À la suite de nombreuses villes, Liège pourrait prochainement proposer une « carte citoyenne communale » à l’ensemble de sa population. En réflexion, le projet vise à développer une nouvelle forme de citoyenneté locale sur des fondements de solidarité et de participation sociale. Cet article revient sur l’origine des cartes locales, leur logique, mais aussi leurs perspectives et leurs limites.

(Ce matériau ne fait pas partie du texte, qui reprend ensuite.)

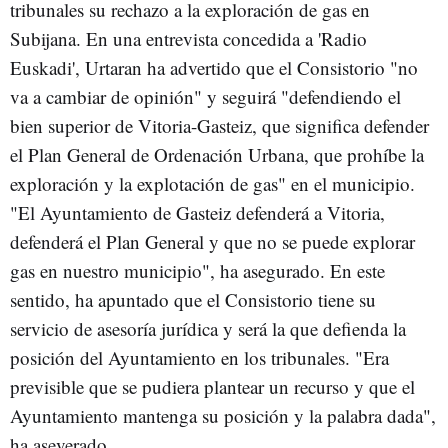
tribunales su rechazo a la exploración de gas en
Subijana. En una entrevista concedida a 'Radio
Euskadi', Urtaran ha advertido que el Consistorio "no
va a cambiar de opinión" y seguirá "defendiendo el
bien superior de Vitoria-Gasteiz, que significa defender
el Plan General de Ordenación Urbana, que prohíbe la
exploración y la explotación de gas" en el municipio.
"El Ayuntamiento de Gasteiz defenderá a Vitoria,
defenderá el Plan General y que no se puede explorar
gas en nuestro municipio", ha asegurado. En este
sentido, ha apuntado que el Consistorio tiene su
servicio de asesoría jurídica y será la que defienda la
posición del Ayuntamiento en los tribunales. "Era
previsible que se pudiera plantear un recurso y que el
Ayuntamiento mantenga su posición y la palabra dada",
ha aseverado.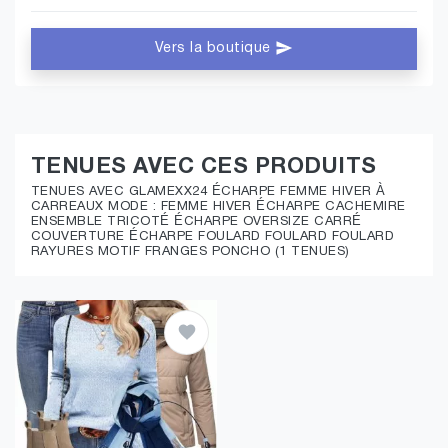
Vers la boutique
TENUES AVEC CES PRODUITS
TENUES AVEC GLAMEXX24 ÉCHARPE FEMME HIVER À
CARREAUX MODE : FEMME HIVER ÉCHARPE CACHEMIRE
ENSEMBLE TRICOTÉ ÉCHARPE OVERSIZE CARRÉ
COUVERTURE ÉCHARPE FOULARD FOULARD FOULARD
RAYURES MOTIF FRANGES PONCHO (1 TENUES)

Aujourd’hui l’objet de nombreuses discussions auprès d’acteurs institutionnels en Europe, les cartes communales trouvent leurs racines dans une lutte locale portée par des militant·es des communautés latino-américaines aux États-Unis. En 2004, à New Haven (Connecticut), les autorités de la ville organisent une réunion avec la population pour discuter des problèmes que rencontrent les personnes sans-papiers. Parmi les actrices et acteurs présent·es se trouvent des membres de la Junta Progressive Action et la Unidad Latina en Acción, deux associations locales actives dans la justice économique, sociale et raciale. Avec l’appui d’autres acteurs, ces organisations affirment dans un rapport écrit le besoin de créer une carte d’identification municipale accessible aux migrant·es sans-papiers pour protéger les droits des communautés. Leur action de plaidoyer dure deux ans. En 2007, un important projet de loi de régularisation administrative des personnes sans-papiers est bloqué par le Congrès. En l’absence de solution fédérale, les changements sont relégués au niveau des États et des villes. Or dans nombre de celles-ci les dirigeants ont passé les derniers mois à multiplier des projets de loi restreignant les droits des migrant·es. Dans ce climat délétère, les revendications portées par la Unidad Latina en Acción et la Junta Progressive Action trouvent un écho dans leurs négociations avec le maire De Stefano qui affirme une orientation politique à contre-courant en annonçant la création du premier programme de « carte d’identité municipale », l’Elm City Resident Card 1. Celle-ci n’est pas prévue pour les seules personnes en situation administrative précaire. Au contraire, la carte est destinée à l’ensemble de la population de New Haven. Durant les quinze années qui suivent, ce type d’initiatives essaime à travers les États-Unis et des dizaines de villes et de comtés développent leur propre programme.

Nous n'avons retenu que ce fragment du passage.